→ **To do**:
Everything below from the line with "Can you find 'stomach'? Return masks as SVG." through the line with "Mask anything matching" must be retyped exactly, except the pictures.

→ **Source data**:
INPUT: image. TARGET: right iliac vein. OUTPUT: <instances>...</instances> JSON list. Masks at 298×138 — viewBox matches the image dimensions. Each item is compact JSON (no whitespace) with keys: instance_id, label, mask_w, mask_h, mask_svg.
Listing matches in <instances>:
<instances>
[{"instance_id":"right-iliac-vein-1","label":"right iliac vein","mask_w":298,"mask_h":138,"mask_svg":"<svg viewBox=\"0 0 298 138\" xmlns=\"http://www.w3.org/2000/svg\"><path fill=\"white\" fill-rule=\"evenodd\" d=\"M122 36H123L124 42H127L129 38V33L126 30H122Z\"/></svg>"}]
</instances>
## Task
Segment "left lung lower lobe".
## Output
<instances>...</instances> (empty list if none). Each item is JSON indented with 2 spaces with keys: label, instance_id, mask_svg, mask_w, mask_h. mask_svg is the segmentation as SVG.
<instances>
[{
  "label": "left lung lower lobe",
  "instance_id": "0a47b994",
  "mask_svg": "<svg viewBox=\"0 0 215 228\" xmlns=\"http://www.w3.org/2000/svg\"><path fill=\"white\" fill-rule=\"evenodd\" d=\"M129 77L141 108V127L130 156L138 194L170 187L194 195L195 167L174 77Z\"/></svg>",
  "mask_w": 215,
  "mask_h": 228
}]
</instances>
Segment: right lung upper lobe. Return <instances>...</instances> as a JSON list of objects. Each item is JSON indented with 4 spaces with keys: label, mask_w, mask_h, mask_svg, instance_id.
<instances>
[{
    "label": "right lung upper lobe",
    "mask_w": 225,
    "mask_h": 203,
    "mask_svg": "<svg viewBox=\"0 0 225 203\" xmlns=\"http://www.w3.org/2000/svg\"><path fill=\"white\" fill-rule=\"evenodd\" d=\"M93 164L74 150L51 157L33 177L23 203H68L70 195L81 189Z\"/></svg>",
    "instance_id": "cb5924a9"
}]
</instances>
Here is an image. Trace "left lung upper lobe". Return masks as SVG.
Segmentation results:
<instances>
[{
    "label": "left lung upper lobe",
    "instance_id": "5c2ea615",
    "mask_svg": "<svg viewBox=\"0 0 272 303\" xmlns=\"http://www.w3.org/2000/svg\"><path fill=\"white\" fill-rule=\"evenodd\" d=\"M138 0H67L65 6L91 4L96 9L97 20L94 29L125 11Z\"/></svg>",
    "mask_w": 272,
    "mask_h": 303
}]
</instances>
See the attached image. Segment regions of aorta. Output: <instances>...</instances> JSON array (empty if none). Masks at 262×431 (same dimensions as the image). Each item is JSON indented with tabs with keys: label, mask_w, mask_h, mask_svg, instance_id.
* * *
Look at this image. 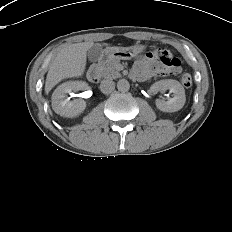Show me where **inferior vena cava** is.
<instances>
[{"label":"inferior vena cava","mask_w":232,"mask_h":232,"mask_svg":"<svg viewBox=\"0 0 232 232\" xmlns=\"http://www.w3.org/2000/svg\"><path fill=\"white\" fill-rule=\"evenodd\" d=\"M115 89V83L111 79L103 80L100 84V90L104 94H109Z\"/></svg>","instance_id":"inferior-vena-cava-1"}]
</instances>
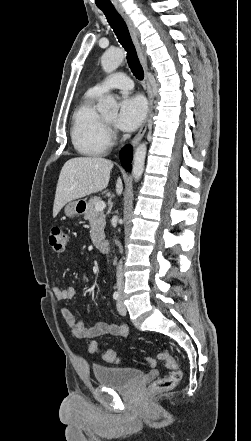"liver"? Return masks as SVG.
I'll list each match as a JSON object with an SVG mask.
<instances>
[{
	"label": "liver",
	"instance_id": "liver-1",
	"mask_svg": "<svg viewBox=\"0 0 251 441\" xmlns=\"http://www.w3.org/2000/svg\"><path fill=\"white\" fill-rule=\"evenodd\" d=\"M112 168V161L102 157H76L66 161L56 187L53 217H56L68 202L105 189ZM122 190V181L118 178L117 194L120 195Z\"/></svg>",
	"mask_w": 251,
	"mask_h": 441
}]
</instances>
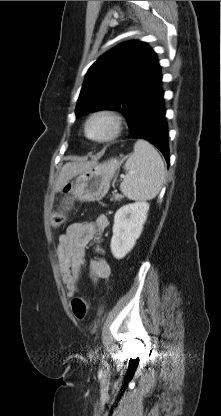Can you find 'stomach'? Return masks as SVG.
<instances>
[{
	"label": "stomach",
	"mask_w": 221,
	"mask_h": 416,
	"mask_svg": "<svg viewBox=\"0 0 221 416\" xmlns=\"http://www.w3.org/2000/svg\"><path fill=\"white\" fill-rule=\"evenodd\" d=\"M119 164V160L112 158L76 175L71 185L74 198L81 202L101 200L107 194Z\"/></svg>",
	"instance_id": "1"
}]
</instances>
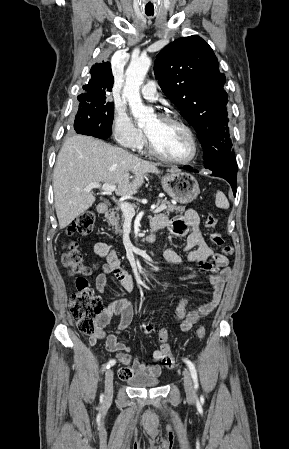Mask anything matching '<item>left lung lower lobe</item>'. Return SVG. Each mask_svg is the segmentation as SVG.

→ **Response to this exercise**:
Can you find 'stomach'? Return masks as SVG.
<instances>
[{
	"label": "stomach",
	"mask_w": 221,
	"mask_h": 416,
	"mask_svg": "<svg viewBox=\"0 0 221 416\" xmlns=\"http://www.w3.org/2000/svg\"><path fill=\"white\" fill-rule=\"evenodd\" d=\"M119 164V160L112 158L76 175L71 185L74 198L81 202L101 200L107 194Z\"/></svg>",
	"instance_id": "1"
}]
</instances>
Mask anything matching '<item>left lung lower lobe</item>'. Return SVG. Each mask_svg is the segmentation as SVG.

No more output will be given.